Le palmarès d'Alan Le Goañvic 
Style de survie: en nature 
Survivaliste depuis: 2011
De: Sainte-Adèle 
Emploi: acériculteur et formateur de survie en forêt 

(1) LE PEMMICAN 
Que vous ayez chassé un animal ou que vous l’ayez trouvé mort, cette technique élaborée par les Premières Nations permet de conserver sa viande pendant plusieurs mois. On déshydrate au soleil de fines lanières de chair, que l’on réduit ensuite en poudre avant de la mêler à de la graisse fondue. Le résultat: un pâté auquel on peut ajouter plusieurs aromates. 

(2) LA QUENOUILLE 
«Cette plante sauvage est un supermarché à elle toute seule», affirme Alan. Presque tout de cette plante aquatique est comestible. La jeune pousse du printemps se prépare comme un légume vert. L’épi mâle, en forme de saucisse, se détache de sa gaine et se mange comme du maïs. Même les rhizomes et les griffes (les racines, en quelque sorte) se consomment. Et le cœur, tendre et poivré, s’apparente aux cœurs de palmier. 

(3) LES BAIES DU QUÉBEC 
Framboises, mûres, bleuets, fraises... Ces baies qu'on trouve en abondance vers la fin de l’été peuvent se conserver plusieurs mois une fois qu’on les a déshydratées sur une pierre plate (en plein soleil pour éviter les attaques fongiques). 
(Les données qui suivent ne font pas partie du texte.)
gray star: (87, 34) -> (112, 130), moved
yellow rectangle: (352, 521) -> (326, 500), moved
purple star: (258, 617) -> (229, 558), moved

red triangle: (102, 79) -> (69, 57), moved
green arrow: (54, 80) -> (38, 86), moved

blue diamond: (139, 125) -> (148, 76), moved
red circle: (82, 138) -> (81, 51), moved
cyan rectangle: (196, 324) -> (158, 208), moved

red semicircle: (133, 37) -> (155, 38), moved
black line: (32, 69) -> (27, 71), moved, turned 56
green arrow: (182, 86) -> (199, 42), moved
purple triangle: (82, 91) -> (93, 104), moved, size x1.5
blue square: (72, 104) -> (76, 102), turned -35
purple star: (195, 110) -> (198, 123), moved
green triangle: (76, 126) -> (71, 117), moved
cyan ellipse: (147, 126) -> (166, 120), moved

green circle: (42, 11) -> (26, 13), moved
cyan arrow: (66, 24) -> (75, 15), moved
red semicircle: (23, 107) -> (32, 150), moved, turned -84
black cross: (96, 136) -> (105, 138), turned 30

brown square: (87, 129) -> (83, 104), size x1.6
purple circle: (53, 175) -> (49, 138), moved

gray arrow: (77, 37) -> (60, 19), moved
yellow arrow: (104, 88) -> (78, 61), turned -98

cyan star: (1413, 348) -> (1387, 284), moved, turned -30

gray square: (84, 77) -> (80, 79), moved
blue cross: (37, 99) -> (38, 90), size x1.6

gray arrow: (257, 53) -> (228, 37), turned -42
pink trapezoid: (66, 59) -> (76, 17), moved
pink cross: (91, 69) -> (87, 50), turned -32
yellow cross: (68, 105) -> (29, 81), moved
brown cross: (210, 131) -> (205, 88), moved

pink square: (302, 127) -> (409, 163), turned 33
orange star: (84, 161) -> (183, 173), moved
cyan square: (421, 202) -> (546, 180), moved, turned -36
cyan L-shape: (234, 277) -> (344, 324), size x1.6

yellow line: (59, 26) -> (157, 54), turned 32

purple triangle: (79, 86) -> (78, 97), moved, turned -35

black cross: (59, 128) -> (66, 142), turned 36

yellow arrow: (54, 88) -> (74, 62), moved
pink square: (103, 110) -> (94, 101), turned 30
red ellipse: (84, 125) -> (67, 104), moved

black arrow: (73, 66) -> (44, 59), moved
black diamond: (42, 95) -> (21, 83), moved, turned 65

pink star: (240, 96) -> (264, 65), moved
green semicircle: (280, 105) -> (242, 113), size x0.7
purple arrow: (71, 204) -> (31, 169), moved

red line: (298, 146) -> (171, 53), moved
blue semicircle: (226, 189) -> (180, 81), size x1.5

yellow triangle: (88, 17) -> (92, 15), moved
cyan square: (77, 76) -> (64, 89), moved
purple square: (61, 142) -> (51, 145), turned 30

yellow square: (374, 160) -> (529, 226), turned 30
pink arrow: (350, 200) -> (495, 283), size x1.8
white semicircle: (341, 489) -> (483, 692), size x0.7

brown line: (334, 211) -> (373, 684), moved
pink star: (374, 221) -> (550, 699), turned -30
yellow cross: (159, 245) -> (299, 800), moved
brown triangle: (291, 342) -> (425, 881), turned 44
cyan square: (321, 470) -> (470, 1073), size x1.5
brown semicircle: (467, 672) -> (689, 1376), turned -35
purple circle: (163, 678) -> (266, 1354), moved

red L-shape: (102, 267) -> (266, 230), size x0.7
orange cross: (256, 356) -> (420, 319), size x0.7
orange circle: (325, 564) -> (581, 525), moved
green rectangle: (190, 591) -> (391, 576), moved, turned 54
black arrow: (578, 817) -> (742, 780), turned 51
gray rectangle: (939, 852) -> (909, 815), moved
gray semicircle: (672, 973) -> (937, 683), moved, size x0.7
Le kit de survie en forêt d'Alan.

(4) L’EAU 
Elle se récolte de plusieurs façons: en récupérant la rosée matinale; en faisant transpirer un arbuste, qu’on aura recouvert d’un sac de plastique et qui, au soleil, se réchauffera; en récupérant l’eau stagnante d’une flaque (on creuse un trou à une distance d’un pied de la flaque: en passant de la flaque au trou, l’eau sera naturellement filtrée.) 

(5) LA PÊCHE À LA MAIN 
Il suffit d’un courant peu profond sur un fond de gravier, de pierres et de beaucoup de patience pour attraper une truite. Avec les pierres, on crée un bassin où s’accumuleront les poissons. On laisse ensuite notre main dans l’eau, immobile, pour ne pas effrayer la proie. Puis, on ferme très doucement et délicatement notre main autour de l’animal. Et voilà! 

En chiffres

Les survivalistes sont difficiles à dénombrer au Québec, en partie parce que plusieurs restent dans l’ombre, note Maxime Fiset. On peut toutefois constater que des milliers de personnes suivent des pages Facebook liées au sujet, dont Survivaliste Québec. Du côté des États-Unis, le site web de finances personnelles Finder estime que plus de 160 millions d’Américains possèdent de l’équipement prepper, selon un sondage réalisé en 2017. 

Cette article est paru dans notre numéro FUTUR à l'automne 2018.